HTML Report (Recommended for Review)

Generates a full comparison report with:

All entries displayed (changed and unchanged)
Side-by-side columns: Original | Corrected | Diff View
Visual highlighting: Red strikethrough for deletions, green for additions
Summary statistics: Total entries, changed count, unchanged count
Jump links: Quick navigation to changed entries
Change indicators: Yellow dot marks changed rows

python scripts/subtitle_tool.py diff original.srt corrected.srt --html diff_report.html

Then open diff_report.html in a browser.

Validation Workflow

Before correction: Run analyze to identify potential errors
After correction: Run validate to ensure structural integrity
Review changes: Run diff --html report.html to generate a visual comparison report

Validation Checks

Entry count matches original
All timestamps unchanged
All sequence numbers preserved
No formatting corruption

Example Interaction

Interaction 1: User uploads file without terms

User: 帮我修正这个字幕文件

Claude:

在开始修正之前，请提供一些关键术语，帮助我更准确地识别语音识别错误：

1. **专有名词**：人名、品牌名、产品名
2. **技术术语**：框架、库、工具名称
3. **领域词汇**：行业特定词汇
4. **其他关键词**：视频中频繁出现的重要词汇

请用逗号分隔，例如：`LangChain, Agent, OpenAI`

User: LangChain, Agent, OpenAI, LangGraph, checkpointer

Claude:

收到以下术语：
- 技术框架：LangChain, LangGraph, OpenAI
- 技术概念：Agent, checkpointer

这是一个 LangChain 相关的技术教程。还有补充吗？

User: 没有了，开始吧

Claude: [Proceeds with correction workflow]
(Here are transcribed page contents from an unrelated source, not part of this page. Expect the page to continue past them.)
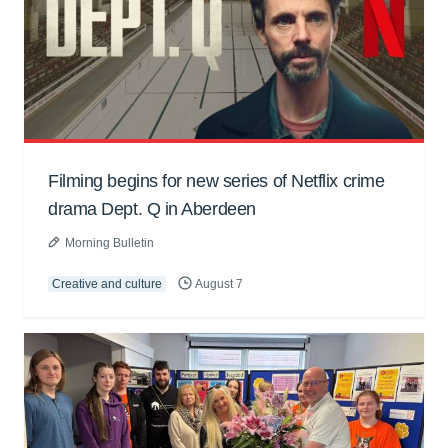
Filming begins for new series of Netflix crime
drama Dept. Q in Aberdeen
Morning Bulletin
Creative and culture
August 7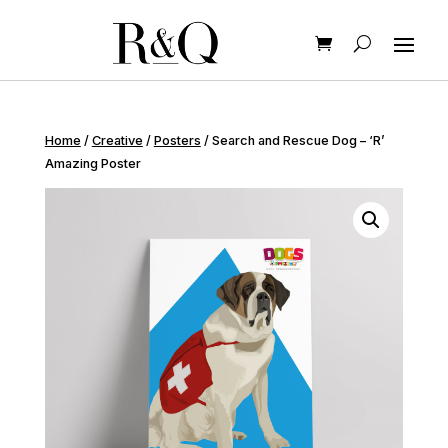
Home
/
Creative
/
Posters
/ Search and Rescue Dog – ‘R’
Amazing Poster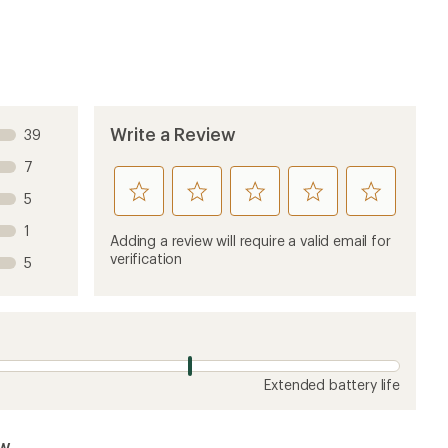
Write a Review
39
7
rate
rate
rate
rate
rate
5
this
this
this
this
this
1
product
product
product
product
product
Adding a review will require a valid email for
1
2
3
4
5
verification
5
stars
stars
stars
stars
stars
Extended battery life
ew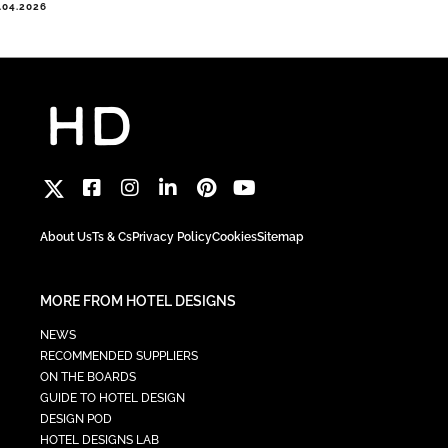
.04.2026
About Us
Ts & Cs
Privacy Policy
Cookies
Sitemap
MORE FROM HOTEL DESIGNS
NEWS
RECOMMENDED SUPPLIERS
ON THE BOARDS
GUIDE TO HOTEL DESIGN
DESIGN POD
HOTEL DESIGNS LAB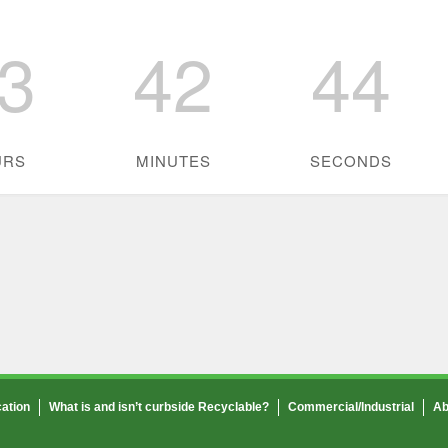
3
42
44
URS
MINUTES
SECONDS
ation
What is and isn’t curbside Recyclable?
Commercial/Industrial
Ab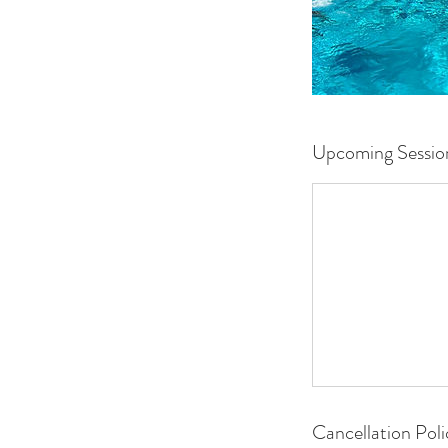
Upcoming Sessio
Cancellation Poli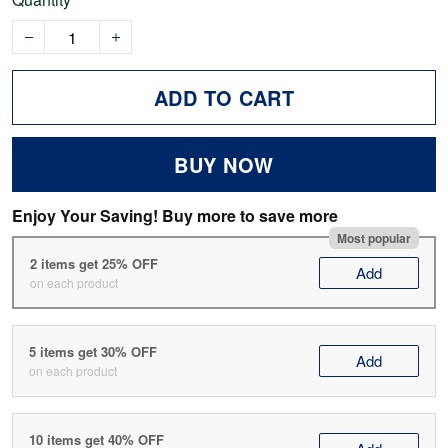
ADD TO CART
BUY NOW
Enjoy Your Saving! Buy more to save more
Most popular
2 items get 25% OFF
Add
on each product
5 items get 30% OFF
Add
on each product
10 items get 40% OFF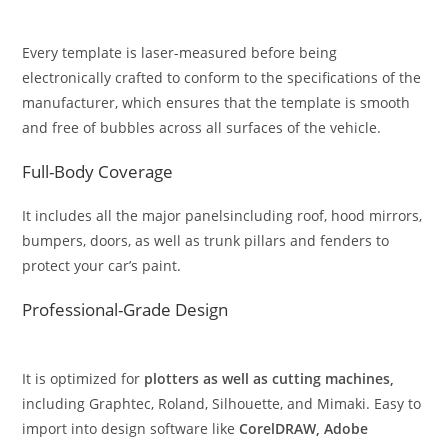
Every template is laser-measured before being
electronically crafted to conform to the specifications of the
manufacturer, which ensures that the template is smooth
and free of bubbles across all surfaces of the vehicle.
Full-Body Coverage
It includes all the major panelsincluding roof, hood mirrors,
bumpers, doors, as well as trunk pillars and fenders to
protect your car’s paint.
Professional-Grade Design
It is optimized for
plotters as well as cutting machines,
including Graphtec, Roland, Silhouette, and Mimaki. Easy to
import into design software like
CorelDRAW, Adobe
Interaction 2: User provides terms upfront

User: 帮我修正字幕，术语：LangChain, OpenAI, Agent

Claude: [Confirms terms, then proceeds directly]

Correction Process

Read uploaded .srt file
Run analyze to identify potential errors
Apply corrections using provided terms as primary reference
Run validate to confirm structural integrity
Save corrected file with -corrected suffix
Generate diff report and present summary of changes
Offer HTML report: Ask user if they want an HTML diff report for easier review

Output: Provide categorized summary of corrections made.

After completion, prompt user:

修正完成！我可以生成一个 HTML 差异报告，方便您在浏览器中查看所有修改。
需要生成 HTML 报告吗？

Correction complete! I can generate an HTML diff report for easier review in your browser.
Would you like me to generate the HTML report?